The luck of the completely non-Irish (Part I)

As far as I can discern, there's nothing Irish about me, either background-wise, or in my choice of draughts and ales. I think that a tall room temperature glass of dark brown whatever-that-is in a pub would gross me out. I have nothing good to say about corned beef except that it seems to ruin perfectly good cabbage.  Only certain greens look good on me...

But I possibly share a certain proclivity to luck with the denizens of that island, if indeed there is such a thing as the luck of the Irish.  The kind of luck that looks bad, but hides a resilience and everlasting gift for survival underneath.

I've been to this dance before, by the way--I've been sick, incredibly sick, very close to death on two feet sick, and have been pulled back from the brink by modern medicine, by my own wits and desires, and my sheer determination to not die a mere statistic. And I harbor all the conditions I could want for a serious re-occurance of prior problems, and this cancer, as early as today and as late as tomorrow.

I don't know how that is--my brother in law calls it our family's spectacularly bad genetics--and he certainly has a point. Most of the horrors of life-ending spectacularly messy medical trauma are hardly one degree separated from me. I can look to my parents, my sister, my brother Matt who dropped dead of a massive coronary at 44, my oldest brother, to see it all in action, or in recent action.

No one thought the potato famine was luck. No one assumed that the pokey economy of a far western island would ever boom. No one even thought the Irish capable of home rule until rather far into the 20th century. Luck? Their luck was didactic only to English sadists, and to no one else.

But they survived. And in the great diaspora, likely deepened the gene pool, developed new avenues of endeavor, became Presidents, poets, singers, politicians, managers, bosses, etc.

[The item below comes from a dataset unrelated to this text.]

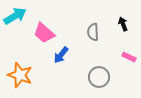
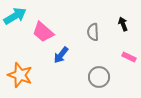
pink trapezoid: moved 1 px left, 1 px up
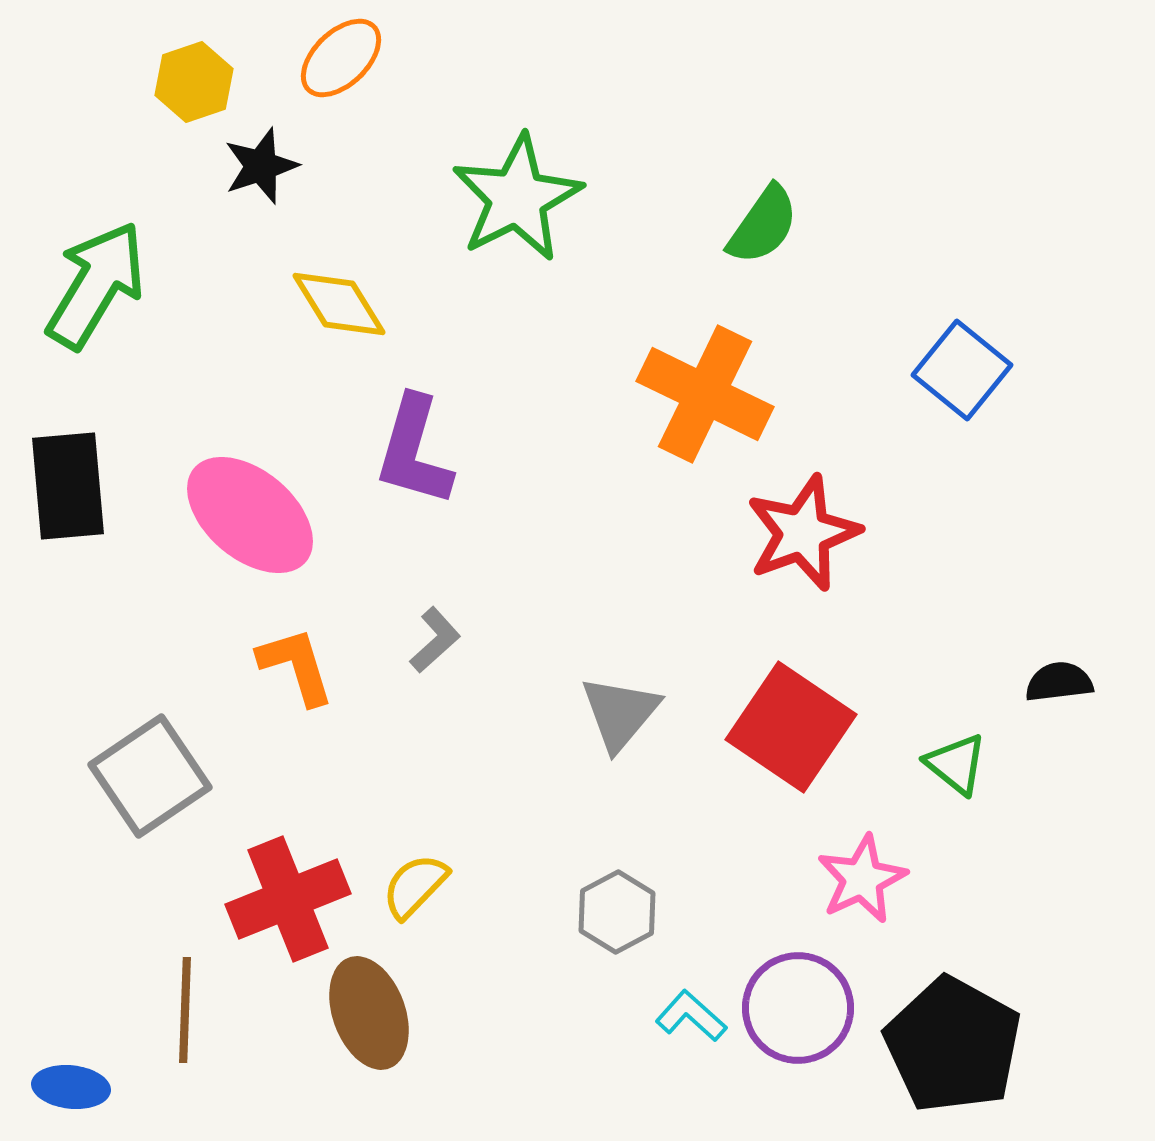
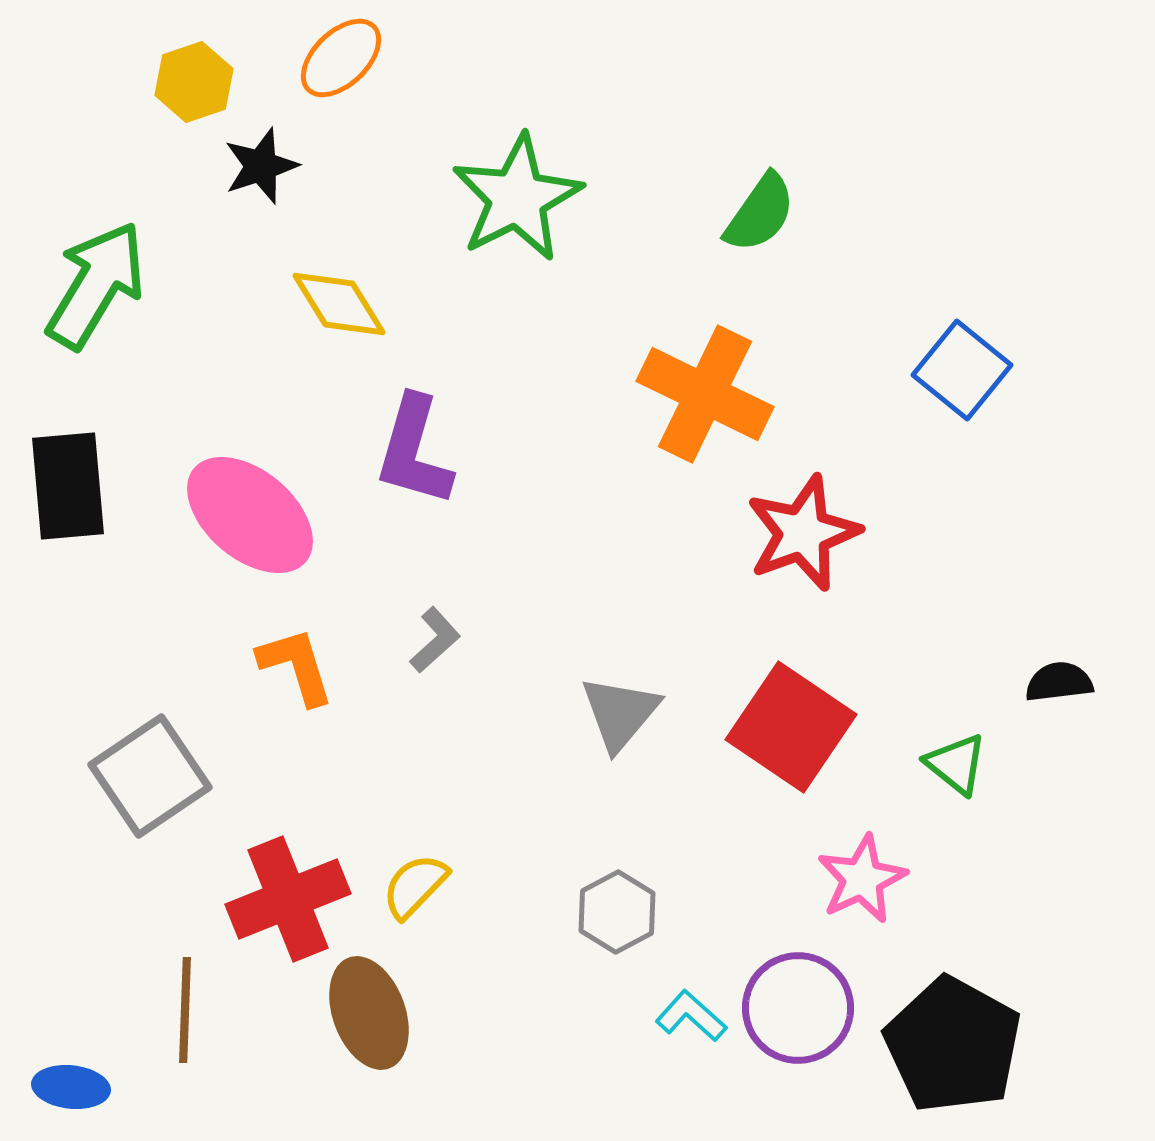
green semicircle: moved 3 px left, 12 px up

They brought back to a place that had been far too isolated new ideas, the seeds of a government that would be guided by humanism as much as catholicism, a commitment to human rights and dignity that has given us, among others, the great Mary Robinson.

That's really the kind of luck I've always wanted to have--as I've called it before, the good side of bad That luck is deep and abiding, and the fact that I think I share it made the 3ams in the hospital when I was alone, when it was quiet and dark, and I thought I felt myself being attacked by cancer and slowly killed by it just as risible as those dreams where I tap dance--because I decidedly do not--in reality--tap dance.

That luck speaks to me of the way I want to live, the expression of which I'm moving toward slowly, every day that I can.

Without being Hallmark about it, I want to start living in my own culture of yes. My own new openness. I'm tired of bitchy, negative, "clever", shitty ways of expression and encounter. I want something better for myself--something less toxic and overall cleaner, simpler and nicer. I'm considering going back to the rules of Kindergarten where one said nothing if there was nothing good to say. I'm also incidentally way into naps these days too.....

I think too often we overlook the type of luck that allows us to look squarely at the life we've had, and without rancor, try to make it better--luck that allows us to be here and do that sort of work that while necessary is not always perceived as needed.

It's easy to go through life as a critic--one who relentlessly tears down but creates nothing better. I'd at least like to go on record and say people like that suck, and I want none of them in my life, and don't want to affect to be one--too smart by half for everyone else, too good for any situation, too special for any emotion.  There's no luck in being an asshole. That's a broken quality that speaks to no such luck.